HAMP also uses its own special valuation techniques to aid the lender in determining whether foreclosure or modification is the more financially efficient remedy. Where modification would prove to be less financially rewarding, a lender may proceed with foreclosure proceedings.

HAMP essentially requires participating servicers to make a more informed determination as to whether foreclosure is the best remedy prior to instituting those proceedings.

HAMP Eligibility Requirements:

  1. Loan originated on or before 1/1/09;
  2. First-lien loan;
  3. Owner-occupied property (verified through borrower credit report and other documentation);
  4. Unpaid principal balance of up to $729,750 (higher limits allowed for owner-occupied programs with 2-4 units);
  5. Current principal, interest, property taxes, and homeowner’s insurance cost borrower over 31% of the gross monthly income;
  6. Borrower must fully document income, including relevant IRS forms (4506-T) and sign an affidavit of financial hardship;
  7. Must not be more than 5% underwater (i.e. $100,000 property must be worth at least $195,000)

Modifications are available through 12/31/2012 and only one modification is available under this program.

The FHA-HAMP Program

It is important to note that the general HAMP criteria do not apply to FHA, VA, or RHS loans.
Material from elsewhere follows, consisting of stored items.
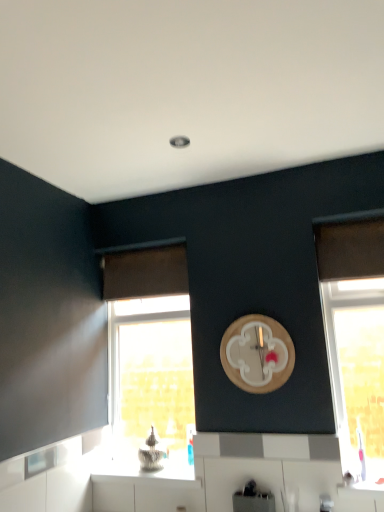 The width and height of the screenshot is (384, 512). Describe the element at coordinates (257, 354) in the screenshot. I see `wooden clock at upper center` at that location.

Image resolution: width=384 pixels, height=512 pixels. Describe the element at coordinates (145, 272) in the screenshot. I see `brown fabric curtain at upper left` at that location.

The height and width of the screenshot is (512, 384). Describe the element at coordinates (142, 473) in the screenshot. I see `white glossy countertop at lower center` at that location.

You are a GUI agent. You are given a task and a screenshot of the screen. Output one action in this format:
    pyautogui.click(x=<x>, y=<y>)
    Task: Click on the clear glass window at lower left, positioned as the first window in left-to-right order
    
    Given the screenshot: What is the action you would take?
    pyautogui.click(x=150, y=354)

This screenshot has width=384, height=512. Describe the element at coordinates (150, 354) in the screenshot. I see `clear glass window at lower left, which appears as the second window when viewed from the right` at that location.

Locate an element on the screen. This screenshot has height=512, width=384. translucent glass window at right, the 1th window in the front-to-back sequence is located at coordinates (355, 342).

Which object is wider, brown fabric curtain at upper left or wooden clock at upper center?

brown fabric curtain at upper left is wider.

How many degrees apart are the facing directions of brown fabric curtain at upper left and wooden clock at upper center?

They differ by 0.329 degrees in their facing directions.

Does brown fabric curtain at upper left appear on the right side of wooden clock at upper center?

No, brown fabric curtain at upper left is not to the right of wooden clock at upper center.

Is brown fabric curtain at upper left next to wooden clock at upper center and touching it?

No, brown fabric curtain at upper left is not next to wooden clock at upper center.

Is white glossy countertop at lower center bigger than metallic silver toaster at lower center?

Yes, white glossy countertop at lower center is bigger than metallic silver toaster at lower center.

Between white glossy countertop at lower center and metallic silver toaster at lower center, which one has larger width?

Wider between the two is white glossy countertop at lower center.

In terms of height, does white glossy countertop at lower center look taller or shorter compared to metallic silver toaster at lower center?

Clearly, white glossy countertop at lower center is shorter compared to metallic silver toaster at lower center.

From the image's perspective, is white glossy countertop at lower center located beneath metallic silver toaster at lower center?

Yes, from the image's perspective, white glossy countertop at lower center is below metallic silver toaster at lower center.

Considering the positions of point (358, 318) and point (167, 471), is point (358, 318) closer or farther from the camera than point (167, 471)?

Point (358, 318) is positioned closer to the camera compared to point (167, 471).

Which object is thinner, translucent glass window at right, the 1th window in the front-to-back sequence, or white glossy countertop at lower center?

With smaller width is translucent glass window at right, the 1th window in the front-to-back sequence.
With FHA loans, however, HUD has introduced its own, rather flawed, FHA-HAMP program.

The distinguishing characteristic of this program is the hybrid of the modification and partial claim loss mitigation channels.

FHA-HAMP Eligibility Requirements:

  • The homeowner must be at least one – but no more than twelve – monthly payments behind
  • The current payment of interest, principal, taxes and insurance must take up at least 31% of the borrowers’ gross monthly income
  • Other FHA options, such as special forbearance, loan modification and partial claim must not suffice as a means of preserving home ownership.
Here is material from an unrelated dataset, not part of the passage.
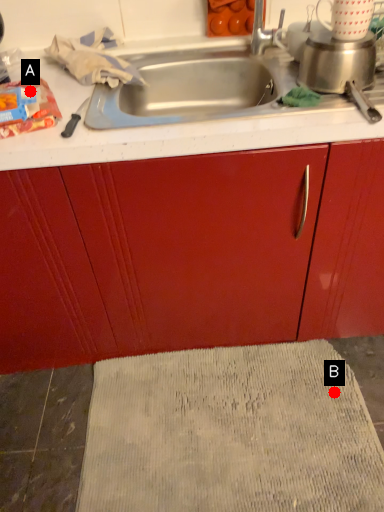 Question: Two points are circled on the image, labeled by A and B beside each circle. Which point is closer to the camera?

Choices:
 (A) A is closer
 (B) B is closer

Answer: (A) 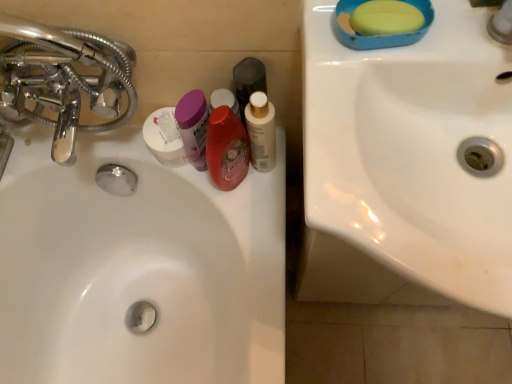 Identify the location of vacant area in front of yellow matte soap at upper right. This screenshot has width=512, height=384. (352, 120).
FHA-HAMP liens do not carry interest and have two constituent components:

  1. Arrearage due on the mortgage;
    *arrearage  generally comprised of unpaid interest, principal, and foreclosure costs.
  2. second lien.
    The second lien is created by lowering the interest bearing loan principal to an amount that falls under the 31% threshold of the household gross monthly income. Moreover, the interest free FHA-HAMP lien is satisfied either by a sale of the property or by a subsequent refinance.
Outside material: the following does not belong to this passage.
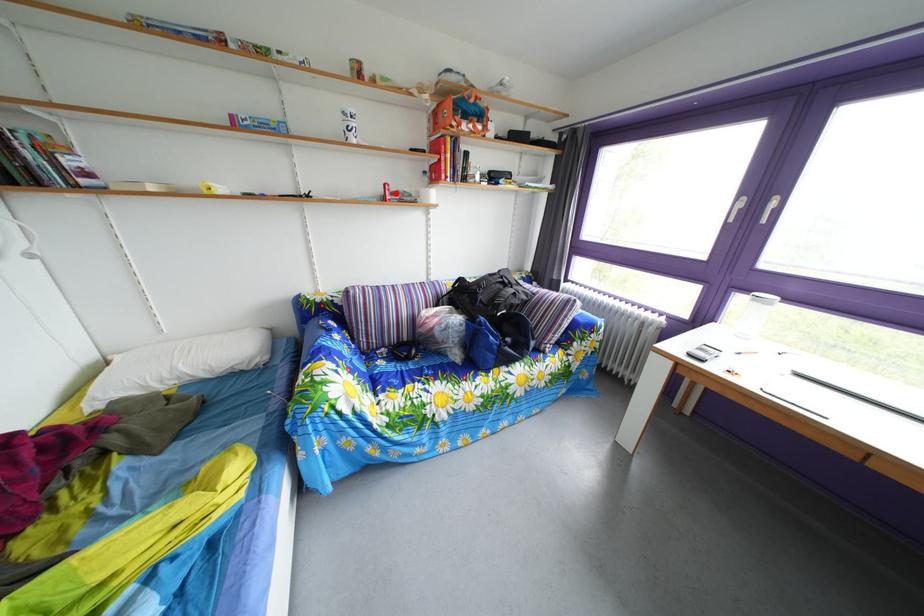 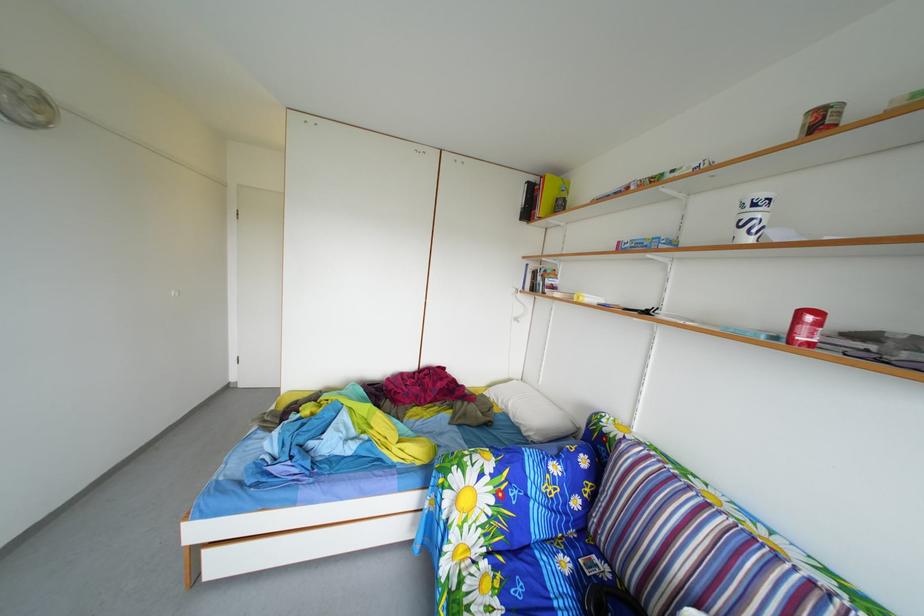 Question: A red point is marked in image1. In image2, is the corresponding 3D point closer to the camera or farther? Reply with the corresponding letter.

Choices:
 (A) The corresponding 3D point is closer.
 (B) The corresponding 3D point is farther.

Answer: (B)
The lien cannot exceed 30% of the outstanding principal balance at the time the lien is created. Similarly, like most mods, FHA-HAMP has a trial payment period of three months that must be completed before the modification can be made permanent.

Moreover, a foreclosure sale cannot take place where there is a pending review to determine eligibility for a modification. However, the case can still proceed – as there are no strict rules prohibiting the foreclosure case, just the sale.

If you have an FHA loan, be mindful of these rules and also make sure that your lender has sent you notice of all potential workout options. Failure of the lender to do this may trigger defenses that you can assert in your foreclosure case.